這非常不合常理,畢竟江銘從出生開始,就一直在詭母手下做事,別說和祭司那邊的人有什麼接觸來往,就算是在詭母自身的營地中,和他有接觸的人也不多。
這個對他無比了解的人,又是從哪跳出來的?
「吱—」
盯著手掌看了很久的江銘重新握緊拳頭,而後從椅子上站了起來,椅子的四條腿摩擦著朝後退去,發出刺耳的摩擦聲。
江銘緩緩走近床邊。
床上依舊躺著那隻大灰狼,肚子高高鼓起,酣然入睡,空氣中漂浮著淡淡的血腥味道……
江銘在此刻分析出了一切不對勁的地方,但是好像並沒有任何用處。
此刻的他已經深陷局內,只能按著故事的脈絡走下去。
不過這是好還是壞呢?
江銘不敢確定他是不是真的在按照正確的故事脈絡行走。
或者更確切的說,就算真的走對了,那會是一個好的結局嗎?
江銘可以離開這裡?
還是會陷入另外一個故事中呢?
想到這裡的江銘眸子不斷變得幽深起來,片刻之後,江銘把槍收起來,取下自己身後的背包。
背包里裝著他之前從房間裡拿出來的東西,除了一些雜物之外,小溫暖正坐在裡面吃大白兔奶糖。
「滋—」
江銘把拉鏈拉開,小溫暖聽到了聲音,頓時抬起了腦袋,大大的眼睛疑惑地看向江銘。
江銘沉默地盯著它看了好一會兒之後,把小溫暖抱了出來。
小溫暖被放到床上,在看到旁邊躺著的大灰狼時,還頓時嚇了一跳,立刻抱住江銘的手,有些害怕地說道:
「爸爸,我怕。
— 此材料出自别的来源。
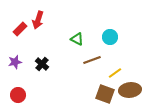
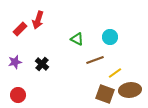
brown line: moved 3 px right
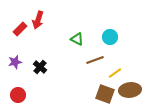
black cross: moved 2 px left, 3 px down
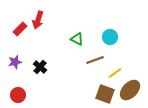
brown ellipse: rotated 40 degrees counterclockwise
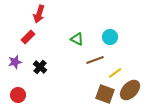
red arrow: moved 1 px right, 6 px up
red rectangle: moved 8 px right, 8 px down
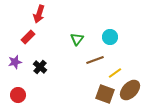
green triangle: rotated 40 degrees clockwise
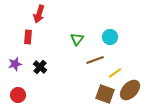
red rectangle: rotated 40 degrees counterclockwise
purple star: moved 2 px down
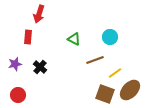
green triangle: moved 3 px left; rotated 40 degrees counterclockwise
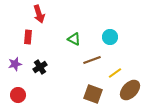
red arrow: rotated 36 degrees counterclockwise
brown line: moved 3 px left
black cross: rotated 16 degrees clockwise
brown square: moved 12 px left
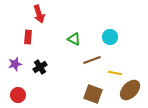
yellow line: rotated 48 degrees clockwise
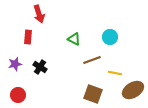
black cross: rotated 24 degrees counterclockwise
brown ellipse: moved 3 px right; rotated 15 degrees clockwise
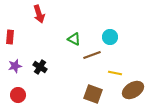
red rectangle: moved 18 px left
brown line: moved 5 px up
purple star: moved 2 px down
」
江銘聞言只是摸了摸小溫暖的腦袋,而後緩緩開口說道:
「屬於獵人的劇情其實還沒有正式開始。」
「只要我沒有開始動手,那就不會出錯,不過很顯然,這只是一個取巧的法子,如果一直這樣,說不定會出現更恐怖的後果。」
「但是短時間來看,只要我不動手,就不會出現什麼問題。」
小溫暖聽到這番話有些不明白江銘在講什麼,疑惑的看向他:
「爸爸你在說什麼啊?」
江銘揉了揉小溫暖的腦袋,溫柔的說道:
「沒事兒,馬上就不怕了。」
江銘取出槍,接著說道:
「而且從剛剛的情況可以看出,只要我不觸發和獵人有關的劇情,我應該是可以做任何事情的。」
「並且在做這些事情的過程中,不會受到任何的影響。」
「所以……」
江銘的食指扣上扳機,而後面無表情的對準小溫暖的腦袋。
小溫暖一見到這一幕面上的表情頓時變得驚慌無比,想要逃離,但是卻被江銘的手掌死死握住。
下一刻:
「砰—」
近距離的衝擊之下,小溫暖的腦袋瞬間被打爆,紅色的血液帶著白色的腦漿四散飛濺!